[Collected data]

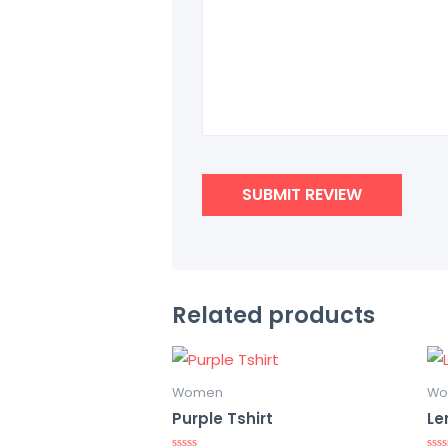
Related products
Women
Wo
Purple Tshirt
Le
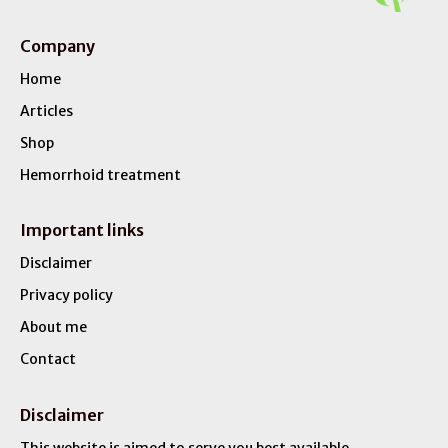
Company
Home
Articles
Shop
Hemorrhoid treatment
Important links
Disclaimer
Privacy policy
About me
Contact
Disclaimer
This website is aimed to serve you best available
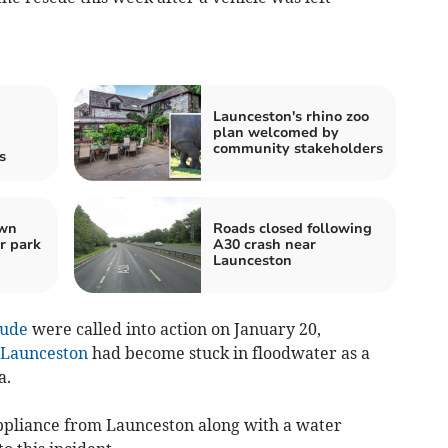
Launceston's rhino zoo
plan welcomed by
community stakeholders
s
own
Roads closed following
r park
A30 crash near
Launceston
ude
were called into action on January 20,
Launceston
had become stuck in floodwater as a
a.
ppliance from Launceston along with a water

==

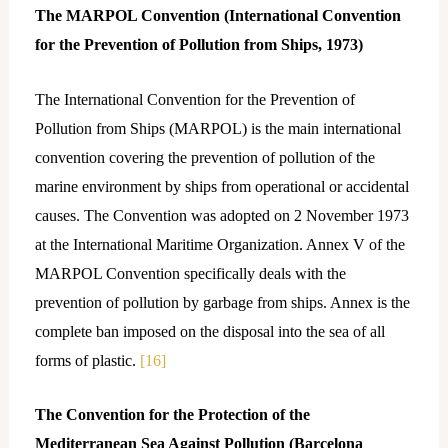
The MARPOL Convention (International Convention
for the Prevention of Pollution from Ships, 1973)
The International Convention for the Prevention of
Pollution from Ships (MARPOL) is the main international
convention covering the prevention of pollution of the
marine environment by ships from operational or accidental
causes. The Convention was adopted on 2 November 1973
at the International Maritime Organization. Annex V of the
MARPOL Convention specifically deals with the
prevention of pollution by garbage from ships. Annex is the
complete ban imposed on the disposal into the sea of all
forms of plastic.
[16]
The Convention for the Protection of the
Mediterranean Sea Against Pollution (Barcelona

==

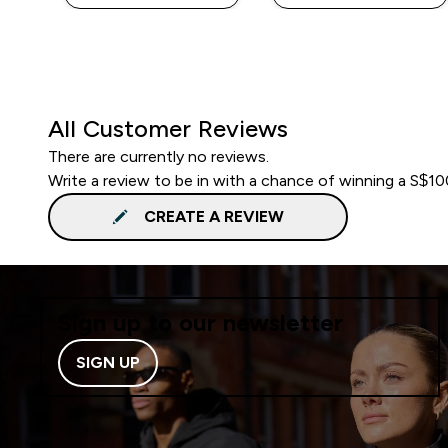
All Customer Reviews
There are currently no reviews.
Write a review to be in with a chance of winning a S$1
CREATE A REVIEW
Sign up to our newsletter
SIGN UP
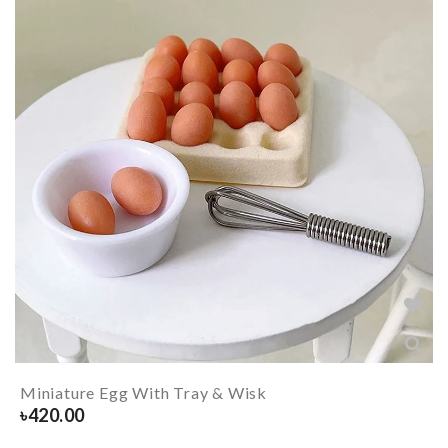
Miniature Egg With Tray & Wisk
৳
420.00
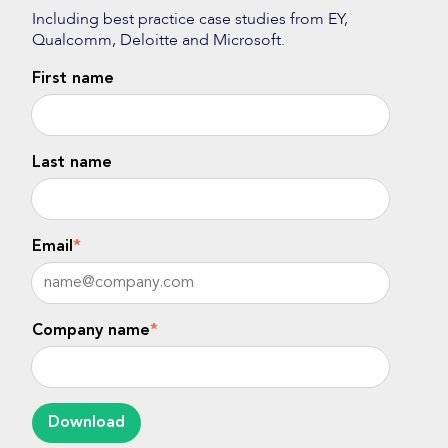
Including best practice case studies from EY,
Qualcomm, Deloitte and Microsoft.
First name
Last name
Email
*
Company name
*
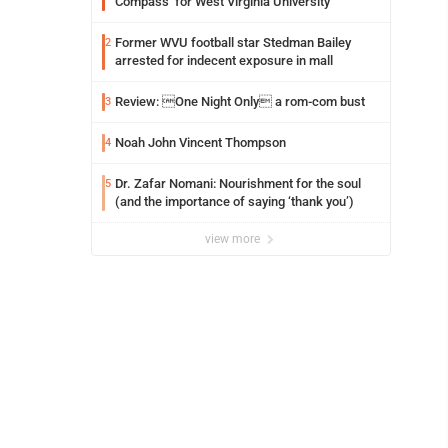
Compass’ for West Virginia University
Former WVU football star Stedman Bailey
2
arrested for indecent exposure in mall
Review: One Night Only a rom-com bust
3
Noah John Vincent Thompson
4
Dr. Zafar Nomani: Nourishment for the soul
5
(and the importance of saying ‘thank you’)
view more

TASK OBJECTIVE: Reproduce the data above exactly, but only the lines from the one showing "Related products" through the one showing "ppliance from Launceston along with a water", with both ends kept and the pictures left out.

REPLY:
Related products
Women
Wo
Purple Tshirt
Le
Company
Home
Articles
Shop
Hemorrhoid treatment
Important links
Disclaimer
Privacy policy
About me
Contact
Disclaimer
This website is aimed to serve you best available
Launceston's rhino zoo
plan welcomed by
community stakeholders
s
own
Roads closed following
r park
A30 crash near
Launceston
ude
were called into action on January 20,
Launceston
had become stuck in floodwater as a
a.
ppliance from Launceston along with a water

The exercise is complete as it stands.